|Speaker :||Ravi Mazumdar|
|University of Waterloo|
|Time:||2:00 pm - 3:00 pm|
|Location:||LINCS Seminars room|
In many applications such as cloud computing, managing server farm resources etc. an incoming task or job has to be matched with an appropriate server in order to minimise the latency associated with the processing. Ideally the best choice would be to match a job to the fastest available server. However when there are thousands of servers requiring the information on all server tasks is an overkill.

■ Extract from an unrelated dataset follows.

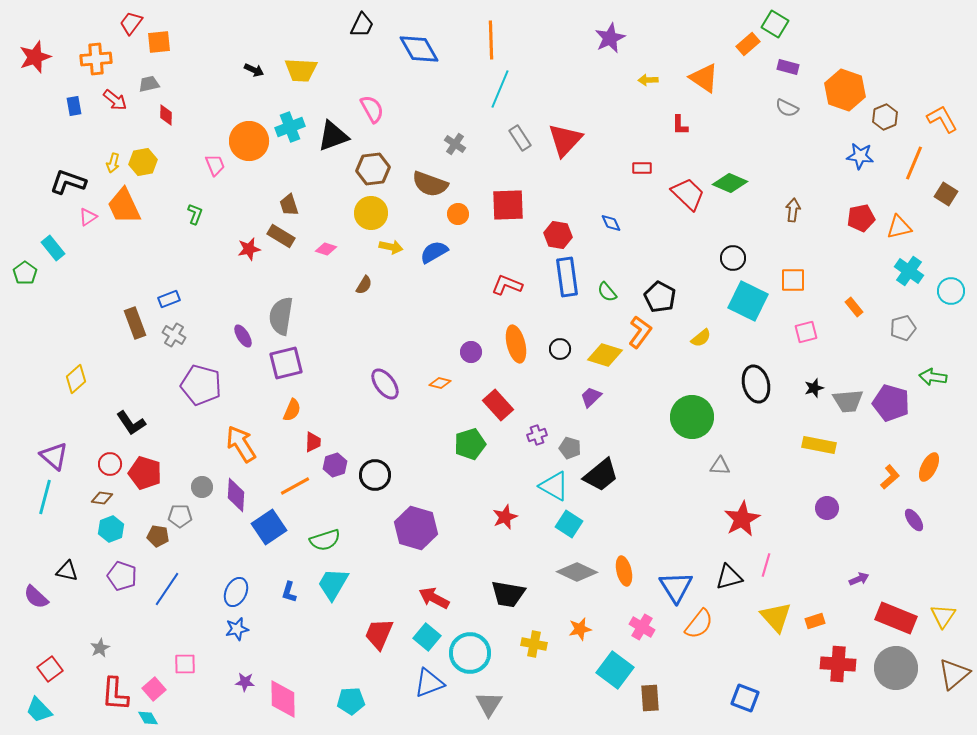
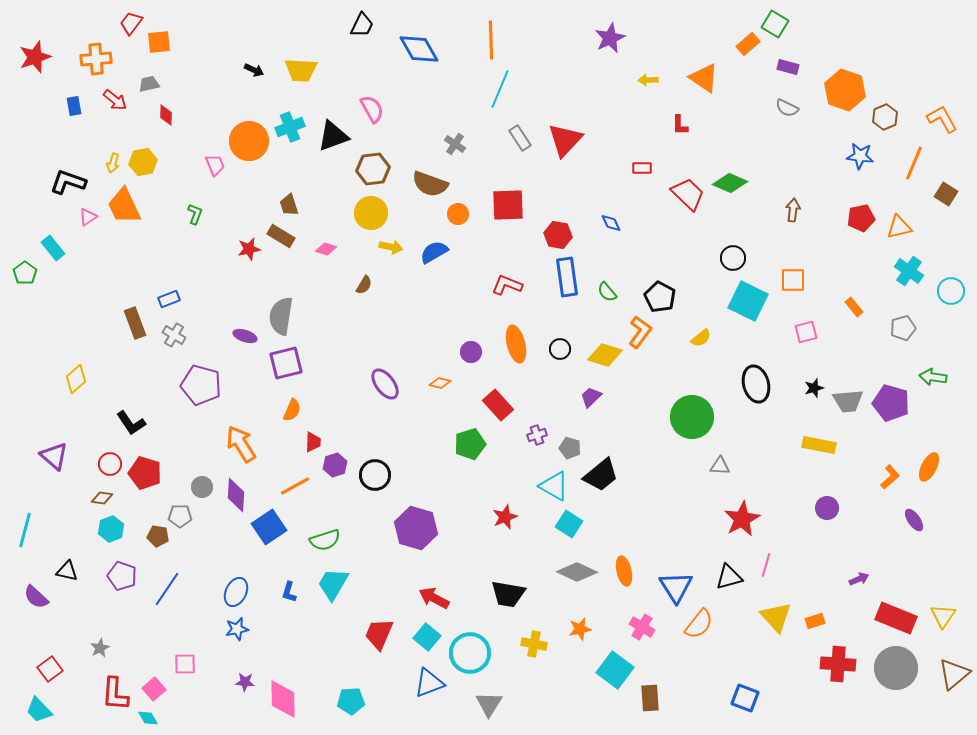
purple ellipse at (243, 336): moved 2 px right; rotated 40 degrees counterclockwise
cyan line at (45, 497): moved 20 px left, 33 px down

Pioneered in the 1990’s the idea of randomised sampling of a few servers was proposed by Vve- denskaya and Dobrushin in Russia and Mitzmenmacher in the US and popularised as the “power of two” schemes which basically means that sampling two servers randomly and sending the job to the “better” server (i.e. with the shortest queue, or most resources) provides most of the benefits of sampling all the servers.
In the talk I will discuss multi-server processor sharing models under power-of-d routing scheme when service time distributions are general with finite mean. Previous works on these models as- sume that the service times are exponentially distributed and insensitivity was suggested through simulations. Showing insensitivity to service time distributions has remained an open problem. The difficulty is that for general service times the underlying Markovian model is more complex. Indeed it can be viewed as a Markov process on Z+ × R?+ . Using a measure valued process approach we first derive the hydrodynamic limit or mean field equation (MFE) for the empirical measure. The MFE is now characterized by a pde whose stationary point coincides with the fixed point in the case with exponential service times. This establishes the insensitivity of the fixed point. The techniques developed in this paper are applicable to study mean field limits for Markov processes on general state spaces and insensitivity properties of other queueing models.
This is joint work with Thirupathiah Vasantam (UW) and Arpan Mukhopadhyay (EPFL).